To help keep track of whether your symptoms are worth speaking to your doctor about, we’ve compiled a list of top five warning signs you might have tinnitus:

  1. Ringing or buzzing sounds become bothersome.
  2. You constantly notice your sounds and forget that others do not hear them as well.
  3. The sound becomes so loud and unbearable that it keeps you from enjoying life, sleeping soundly at night, or concentrating on work.
  4. The sound interferes with your daily activities such as reading work emails on your computer screen, eating meals with others, working out at a gym, listening to music (even in the background), watching movies/TV shows/videos/YouTube videos, etc., participating in a conversation with another person via phone/Skype, etc., paying attention during business meetings, etc.
  5. You have pain in your ears after a recent injury or trauma.


There’s not a one-size-fits-all answer to how you should treat your tinnitus. Treatments depend on your symptoms, cause, severity, and medication tolerance.

What works for one person may not work for another.

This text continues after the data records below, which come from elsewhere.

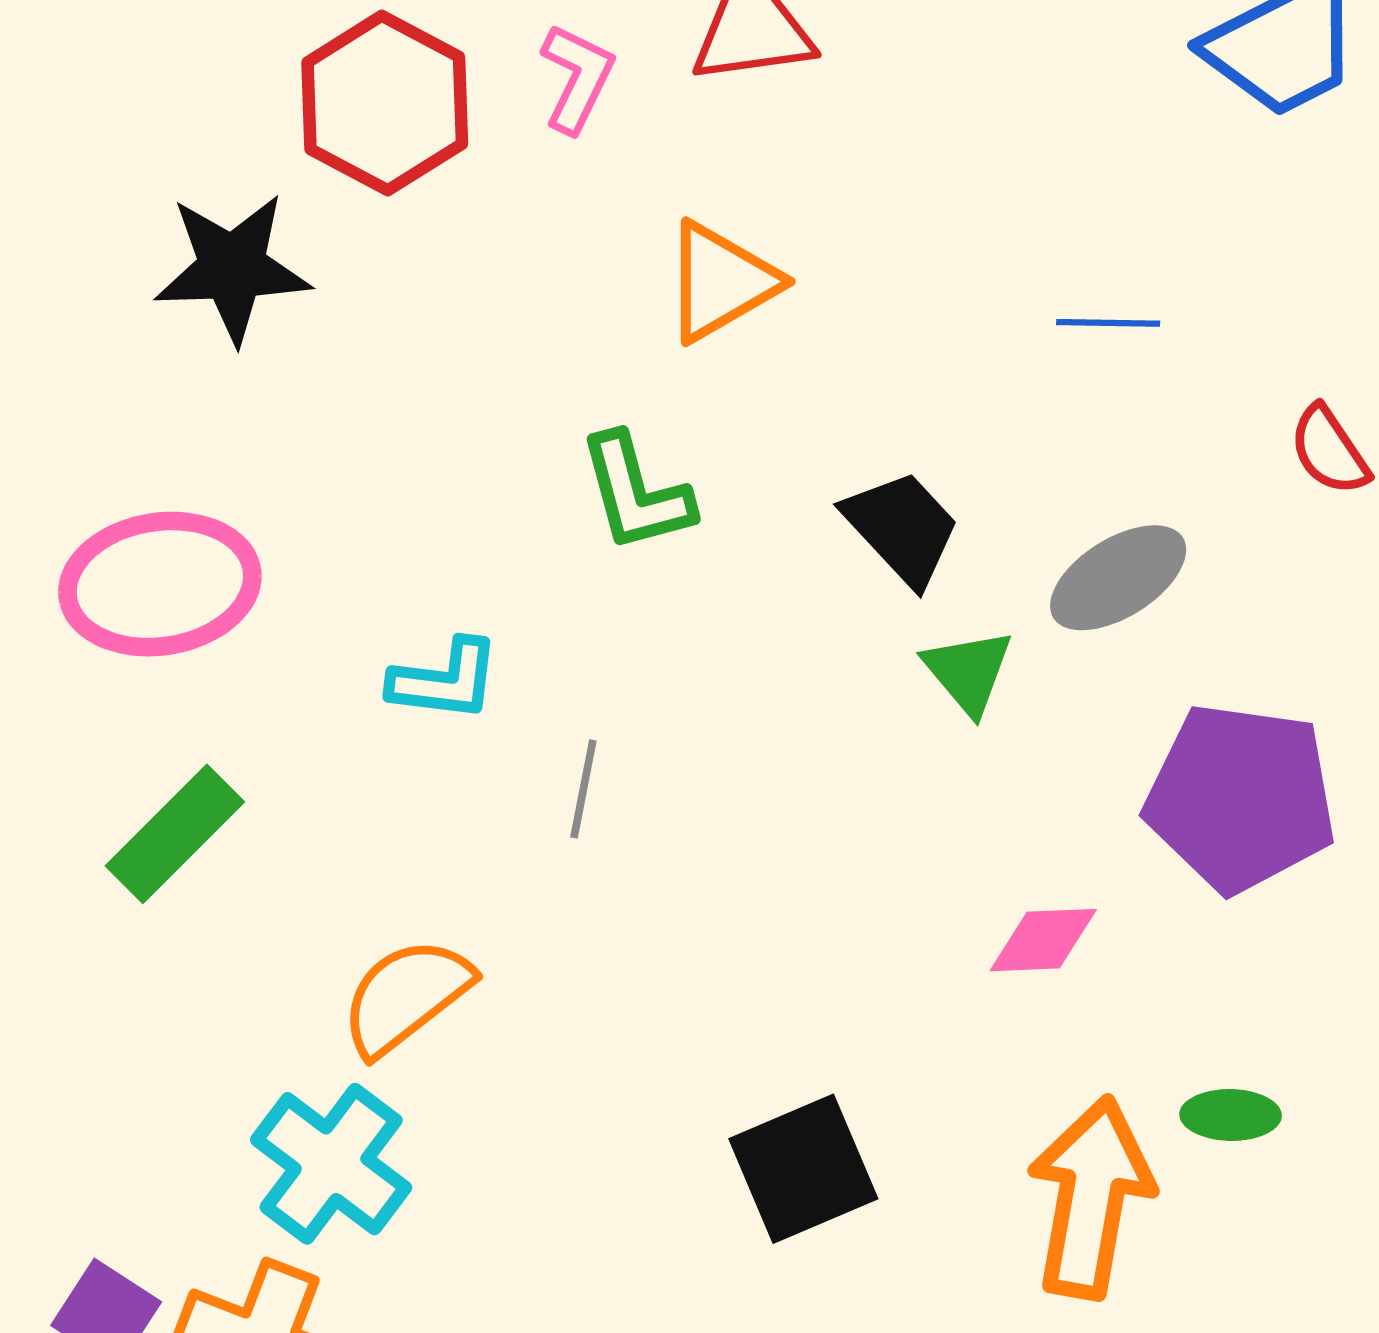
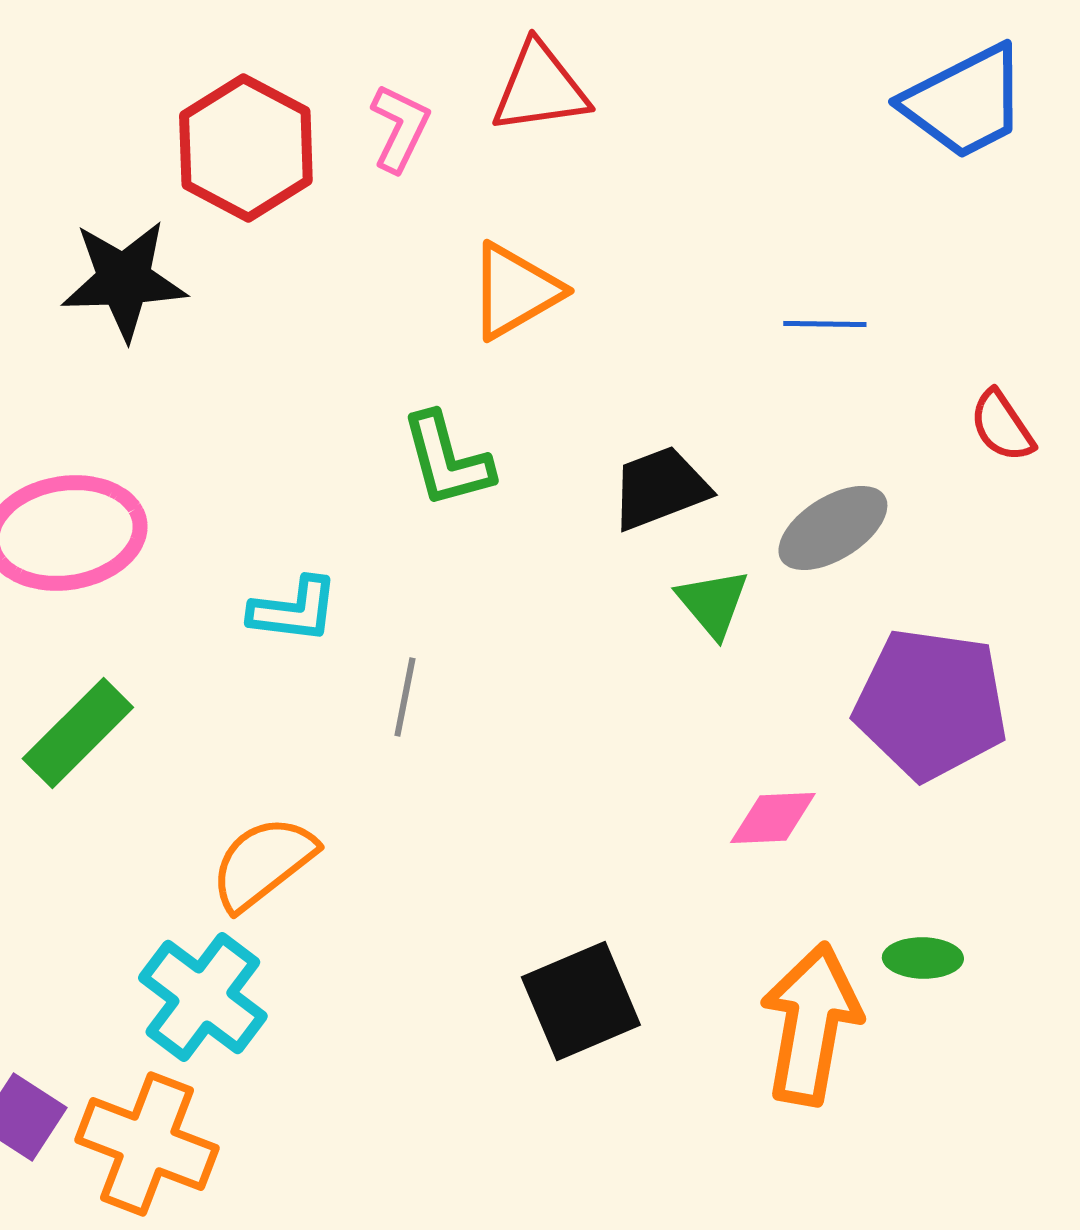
black trapezoid: (902, 528) -> (660, 488), turned -68

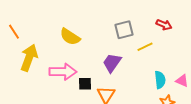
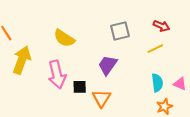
yellow line: (145, 47) -> (155, 49), moved
pink arrow: (63, 72) -> (57, 74), turned 76

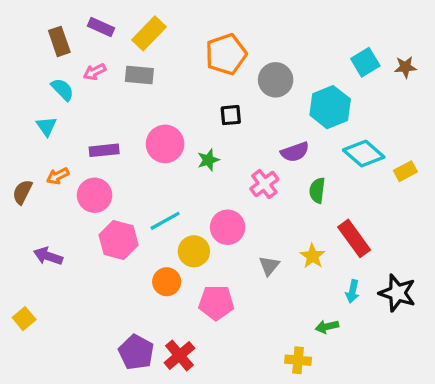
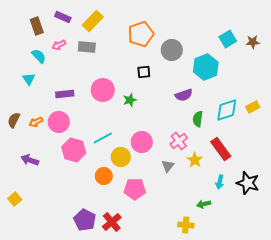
cyan diamond: (364, 154) -> (227, 110), moved, turned -60
orange arrow: (58, 176) -> (36, 122), moved
pink cross: (264, 184) -> (179, 141), moved

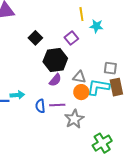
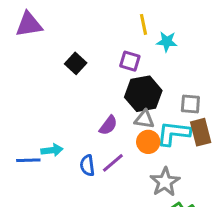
purple square: (71, 38) -> (130, 61), turned -32
black hexagon: (55, 60) -> (143, 94), moved
purple line: (57, 105) -> (113, 163), turned -35
gray star: (74, 119) -> (165, 182), moved

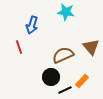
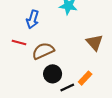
red line: (19, 47) -> (19, 42), turned -56
brown semicircle: (63, 55) -> (43, 51), moved

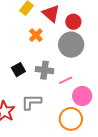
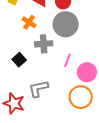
gray cross: (45, 70) -> (44, 44), moved
pink line: (66, 80) -> (68, 60), turned -32

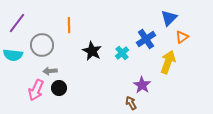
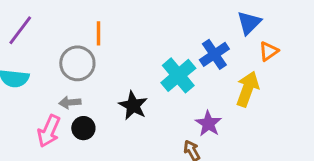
gray circle: (42, 45) -> (77, 63), moved
black star: (92, 51) -> (133, 106), moved
cyan cross: (122, 53) -> (178, 75), size x1.6

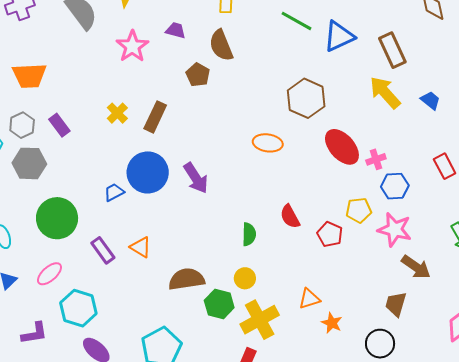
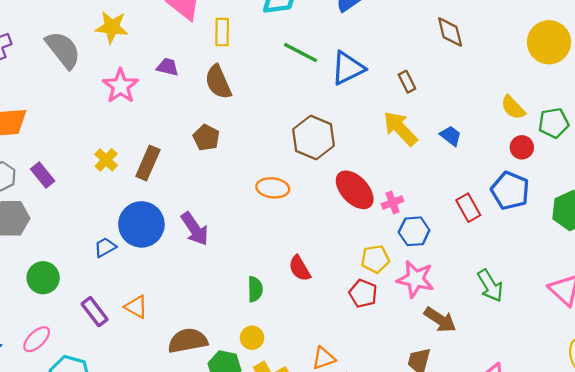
brown rectangle: (392, 50) -> (407, 82), size x0.6
brown pentagon: (198, 75) -> (206, 138), moved
green circle: (57, 218) -> (43, 278), size x0.7
red pentagon: (330, 234) -> (363, 293), moved

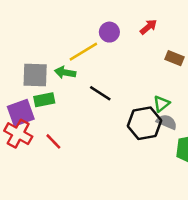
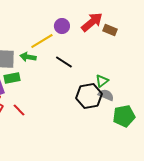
red arrow: (148, 27) -> (92, 22), size x1.6
brown rectangle: (174, 58) -> (110, 30), moved
black line: (100, 93) -> (64, 62), moved

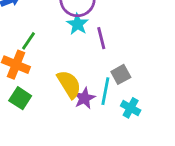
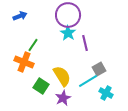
cyan line: (105, 91) -> (88, 81), turned 48
green square: (20, 98) -> (41, 86), moved
purple star: (84, 98) -> (63, 98), moved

But several standard treatment options can help ease tinnitus symptoms.

About 75% of people find relief from their symptoms with these treatments.

The most commonly used treatment is sound therapy (also called tinnitus retraining).

This involves wearing a device in your ear that produces soothing sounds such as ocean waves or crickets chirping instead of masking them with other noises.

This is usually done through headphones, but some devices are worn in-ear, so others around you don’t hear what you’re listening to.

Other therapies include anti-depressants, anti-anxiety drugs, acupuncture, and cognitive behavioral therapy.

Discuss these types of alternative remedies with your doctor to see if they might be right for you.

Remember: No matter what kind of treatment you choose, be sure to consult with an audiologist who’s been trained to identify risks associated with noise exposure so that you can make informed decisions about which level of protection is best for you.

For example, suppose ringing has been caused by long-term exposure to loud noise at work or leisure activities like using power tools or riding motorcycles.

In that case, professional protection like custom-made earplugs might be necessary and avoiding noisy environments when possible.


“I tried medicine to deal with my tinnitus, but I didn’t like them at all. That’s when I decided to find out if there was any other way to deal with my tinnitus without medicine”- Patient at Hearing Excellence.

The good news is that there is! Coping with your tinnitus doesn’t involve taking a pill; you can focus on other health and lifestyle changes that may help reduce your tinnitus symptoms.

Changing your diet, exercising regularly, practicing relaxation techniques, and having a positive attitude toward living with tinnitus are all things you can do.

All of these changes will help improve how you feel mentally and physically—which means they can also help ease your anxiety about dealing with your condition.

Additionally, you can learn more about coping with tinnitus by attending tinnitus therapy sessions and tinnitus support groups for people who have tinnitus.

These meetings are helpful because they let you talk to others who know what it’s like to live with tinnitus and offer opportunities for networking where people share advice and experiences that might be useful in managing their symptoms.

Overall, staying busy while still practicing healthy habits is an excellent way to cope with any stressor—including living with tinnitus symptoms!